# AMT question



## not_possible (Sep 21, 2007)

I have the chance get a AMT hardballer for $400. It looks to be in really good condition, but I don't know much about AMT or their reliability so have any of you owned or shot one? What did you think of it? Should I jump on it or just pass? I'd love to have a 1911 and this is my best shot at being able to afford such for awhile, but don't want to waste my time buying something I might regret.


----------



## Bob Wright (May 10, 2006)

The old AMT Hardballers were good guns, dang near equal of the Colts of the time, except they were only offered in stainless.

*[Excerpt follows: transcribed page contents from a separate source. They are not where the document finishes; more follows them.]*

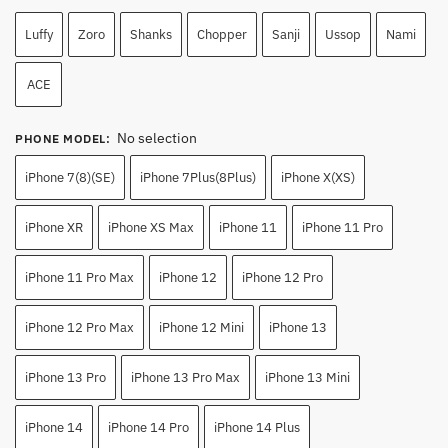
Luffy
Zoro
Shanks
Chopper
Sanji
Ussop
Nami
ACE
No selection
PHONE MODEL
:
iPhone 7(8)(SE)
iPhone 7Plus(8Plus)
iPhone X(XS)
iPhone XR
iPhone XS Max
iPhone 11
iPhone 11 Pro
iPhone 11 Pro Max
iPhone 12
iPhone 12 Pro
iPhone 12 Pro Max
iPhone 12 Mini
iPhone 13
iPhone 13 Pro
iPhone 13 Pro Max
iPhone 13 Mini
iPhone 14
iPhone 14 Pro
iPhone 14 Plus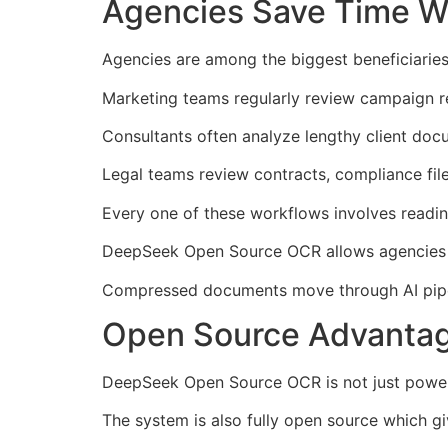
Agencies Save Time 
Agencies are among the biggest beneficiari
Marketing teams regularly review campaign r
Consultants often analyze lengthy client docu
Legal teams review contracts, compliance fil
Every one of these workflows involves readin
DeepSeek Open Source OCR allows agencies t
Compressed documents move through AI pipelin
Open Source Advanta
DeepSeek Open Source OCR is not just powerf
The system is also fully open source which 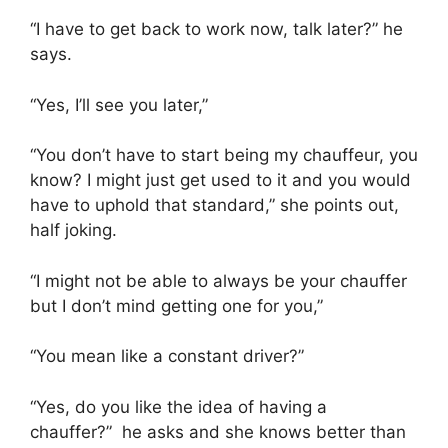
“I have to get back to work now, talk later?” he
says.
“Yes, I’ll see you later,”
“You don’t have to start being my chauffeur, you
know? I might just get used to it and you would
have to uphold that standard,” she points out,
half joking.
“I might not be able to always be your chauffer
but I don’t mind getting one for you,”
“You mean like a constant driver?”
“Yes, do you like the idea of having a
chauffer?” he asks and she knows better than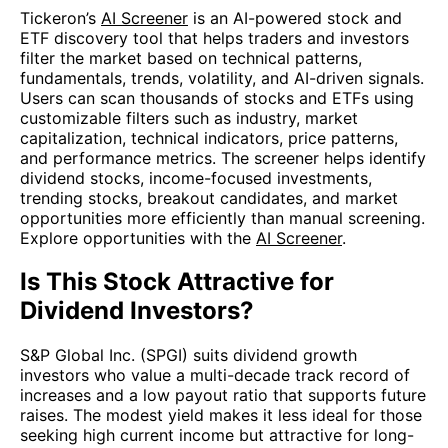
Tickeron’s
AI Screener
is an AI-powered stock and
ETF discovery tool that helps traders and investors
filter the market based on technical patterns,
fundamentals, trends, volatility, and AI-driven signals.
Users can scan thousands of stocks and ETFs using
customizable filters such as industry, market
capitalization, technical indicators, price patterns,
and performance metrics. The screener helps identify
dividend stocks, income-focused investments,
trending stocks, breakout candidates, and market
opportunities more efficiently than manual screening.
Explore opportunities with the
AI Screener
.
Is This Stock Attractive for
Dividend Investors?
S&P Global Inc. (SPGI) suits dividend growth
investors who value a multi-decade track record of
increases and a low payout ratio that supports future
raises. The modest yield makes it less ideal for those
seeking high current income but attractive for long-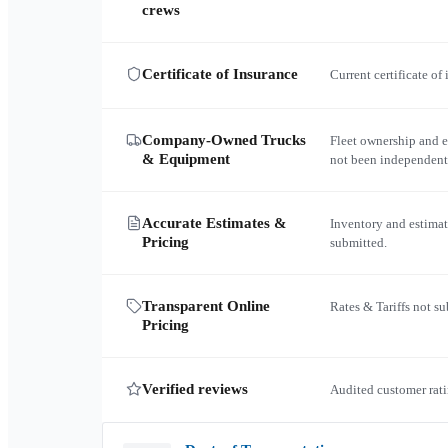
crews
Certificate of Insurance
Current certificate of
Company-Owned Trucks
Fleet ownership and 
& Equipment
not been independent
Accurate Estimates &
Inventory and estimat
Pricing
submitted.
Transparent Online
Rates & Tariffs not s
Pricing
Verified reviews
Audited customer rati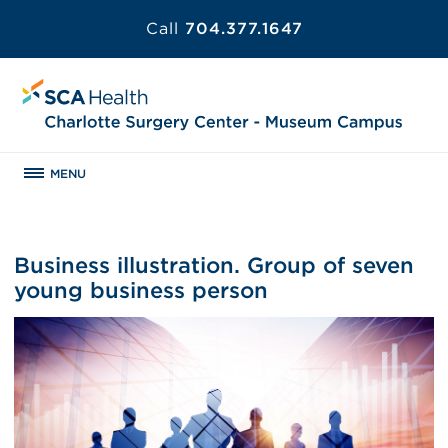
Call
704.377.1647
MENU
Business illustration. Group of seven
young business person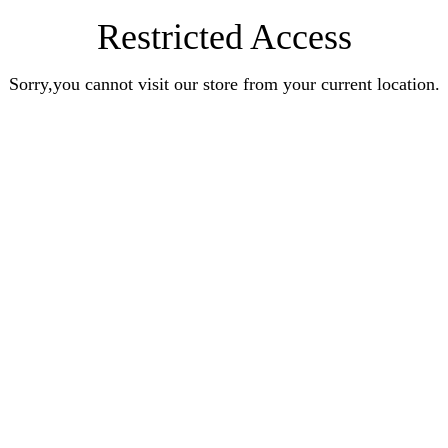
Restricted Access
Sorry,you cannot visit our store from your current location.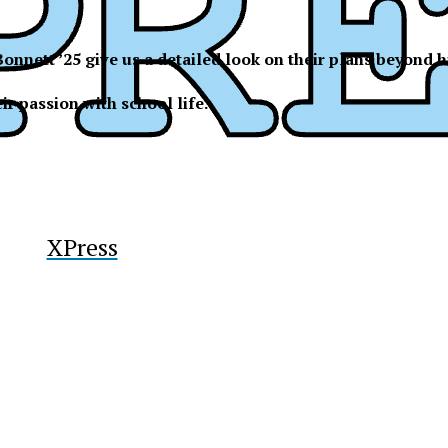
y
onnett ’25 give us a detailed look on their plans beyond
ir passion with school life.
XPress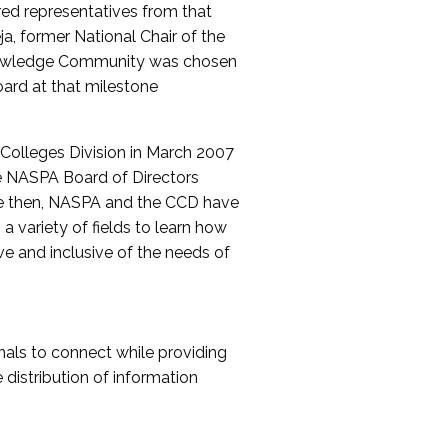
red representatives from that
a, former National Chair of the
nowledge Community was chosen
ard at that milestone
olleges Division in March 2007
The NASPA Board of Directors
ce then, NASPA and the CCD have
a variety of fields to learn how
ive and inclusive of the needs of
als to connect while providing
distribution of information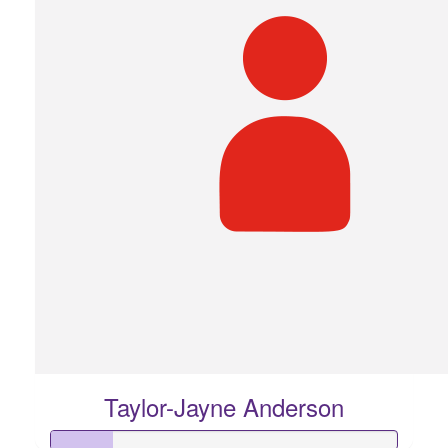
Taylor-Jayne Anderson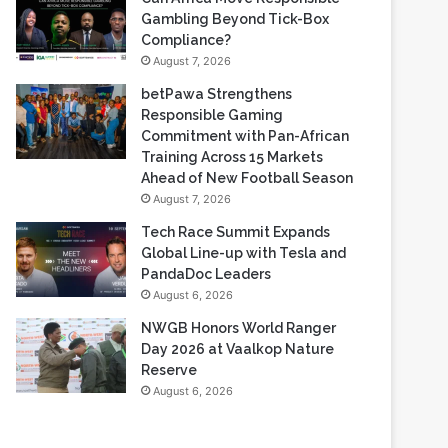
Based Casino Winnings
August 7, 2026
Can Africa Move Responsible
Gambling Beyond Tick-Box
Compliance?
August 7, 2026
betPawa Strengthens
Responsible Gaming
Commitment with Pan-African
Training Across 15 Markets
Ahead of New Football Season
August 7, 2026
Tech Race Summit Expands
Global Line-up with Tesla and
PandaDoc Leaders
August 6, 2026
NWGB Honors World Ranger
Day 2026 at Vaalkop Nature
Reserve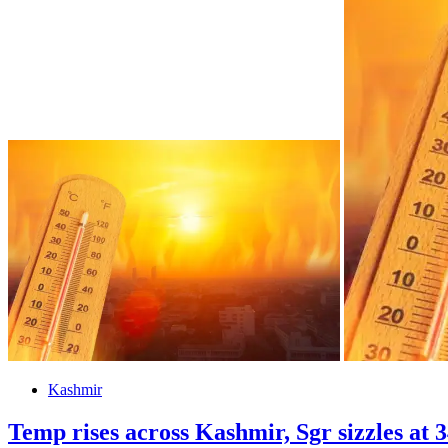
Kashmir
Temp rises across Kashmir, Sgr sizzles at 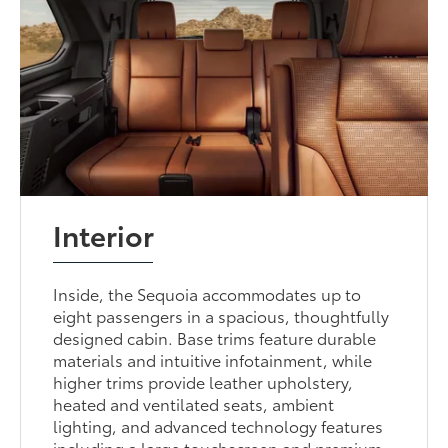
Interior
Inside, the Sequoia accommodates up to
eight passengers in a spacious, thoughtfully
designed cabin. Base trims feature durable
materials and intuitive infotainment, while
higher trims provide leather upholstery,
heated and ventilated seats, ambient
lighting, and advanced technology features
including a large touchscreen and premium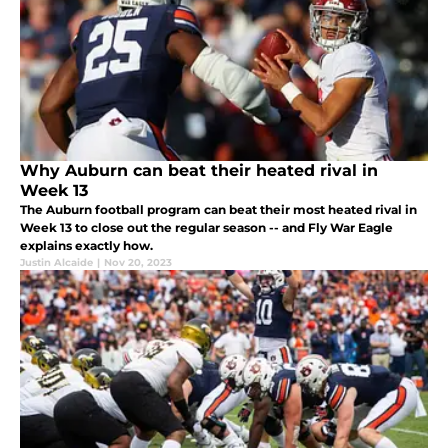
Why Auburn can beat their heated rival in
Week 13
The Auburn football program can beat their most heated rival in
Week 13 to close out the regular season -- and Fly War Eagle
explains exactly how.
Justin Alcaide
|
Nov 20, 2023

And, if memory serves me correctly, many parts were interchangable, so it could be slicked up to match a Gold Cup Colt. A friend of mine, up in Ohio, took many groundhog with his.

At $400, sound like a good deal to me. And, being of the M1911 pattern, any problems are easily user-fixable.

Bob Wright


----------



## OJ (Dec 25, 2006)

Bob Wright said:


> The old AMT Hardballers were good guns, dang near equal of the Colts of the time, except they were only offered in stainless.
> 
> And, if memory serves me correctly, many parts were interchangable, so it could be slicked up to match a Gold Cup Colt. A friend of mine, up in Ohio, took many groundhog with his.
> 
> ...


[/I]

I agree - ]'ve never had the Hardballer but do have the Longslide version - basically the same. The frame is government model size and even the recoil spring is the government model spring. The barrel and slide (& plug) are longer and the only differences. I was sceptical when I bought it - having owned a real loser 22 Lightening AMT made but my Longslide is nearly as dependable as my Colts and has even fewer malfunctions shooting the hot Double Tap loads ([email protected]). I might also point out those loads are more fun to shoot in the Longslide. Parts are interchangeable and it is easy to work on. Here's mine -










I say - go for it. You can see mine is "personalized".

:smt1099


----------



## not_possible (Sep 21, 2007)

And of course my luck when I went back today it was already sold. Oh well I managed to walk out with a beretta 92fs for $280. I couldn't pass it up for that much less than I was planning on spending.


----------